**EXERCISE DATA:**

"""

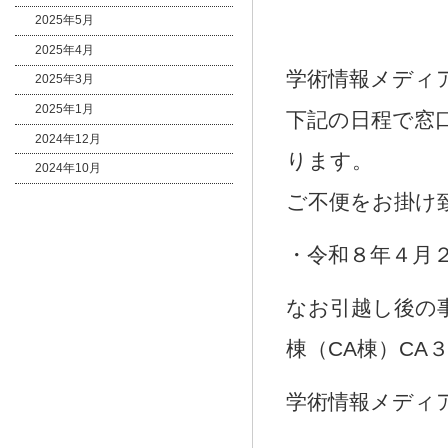
2025年5月
2025年4月
学術情報メディ
2025年3月
2025年1月
下記の日程で窓
2024年12月
ります。
2024年10月
ご不便をお掛け
・令和８年４月
なお引越し後の
棟（CA棟）C
学術情報メディア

"""

Hand back the data above exactly, with no images.

**RESULT FOR THIS TASK:**
2025年5月
2025年4月
学術情報メディ
2025年3月
2025年1月
下記の日程で窓
2024年12月
ります。
2024年10月
ご不便をお掛け
・令和８年４月
なお引越し後の
棟（CA棟）C
学術情報メディア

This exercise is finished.